The response of the Catholic Church to the rise of Catharism reads like a blueprint for the famous “Grand Inquisitor” chapter from Dostoevsky’s The Brothers Karamazov. Like the Pharisees, like the Inquisitor in Dostoevsky’s story, the Church rightly saw Catharism as a threat to its own political power. In the name of Christianity, therefore, they mercilessly hunted down and exterminated a movement that came closest to replicating the original teachings of Christ.

That ideal of a loving community has not been lost – think, for example, of the Abbey of Thélème that appears in Rabelais – but its conception has evolved in crucial ways since the time of Christ. While love is important, it cannot be the sole foundation for a community. “Love,” writes Nietzsche in The Anti-Christ, “is the state in which man sees things most of all as they are not. The illusion-creating force is there at its height, likewise the sweetening and transforming force. One endures more when in love than one otherwise would, one tolerates everything” (p.145). Christ failed because his conception of love, in its refusal to draw boundaries, made him both inherently weak and unwilling to acknowledge the harsh political realities around him.

The contrasting idea of a strong love, one that understands politics and protects itself from its pitfalls, is what drives Pears’s investigations in The Dream of Scipio. Manlius fails because he is too hard, displaying political strength and acumen, but sacrificing his friends and family in the process, while Julien’s fault, by contrast, lies in his recurrent willingness to compromise and negotiate at those moments when he ought to be drawing a line in the sand. Only Olivier understands that love must be forceful and effective, pragmatically cognizant of the political realities that impact on it, without ever losing the ability to be tender.

The source of humanity’s communal misery and inability to love thus arises from a double failure. The primary fault, as the story of the Grand Inquisitor illustrates, lies in our weakness, in our refusal to take responsibility for our own lives and freedom.
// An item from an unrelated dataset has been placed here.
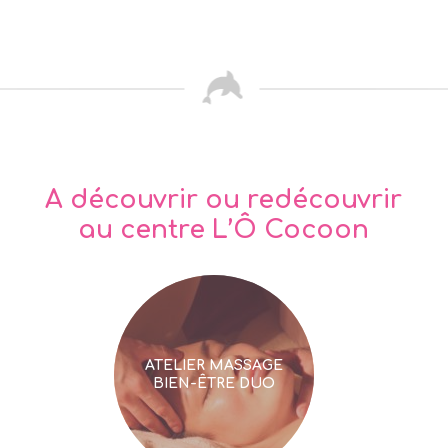
A découvrir ou redécouvrir
au centre L’Ô Cocoon
ATELIER MASSAGE
BIEN-ÊTRE DUO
This failing is then compounded by the way we rationalize our weakness. Our beliefs are built as a complicated excuse for why we cannot take action. This is precisely the deflective function of religious institutions: no institution has done more to put off the realization of Christ’s vision of love on earth than the church.

While I don’t subscribe to the creation of any kind of religious community, I do think there is a valuable lesson to be learned from these earlier examples about the difficulties of putting into practice what we believe. The prevailing philosophies of our time actively discourage the cultivation of a personality that radiates power, and yet this strength is the basis on which true love is constructed. Any other kind, as the example of Christ demonstrates, is weak and ineffective, passively allowing itself to be tortured and even killed. True love must face up to the unjust realities of political power with intelligence and clarity, not moral illusions. There are a thousand excuses for not loving, for not putting into practice the principles that are closest to our hearts, but they inevitably begin from a place of weakness.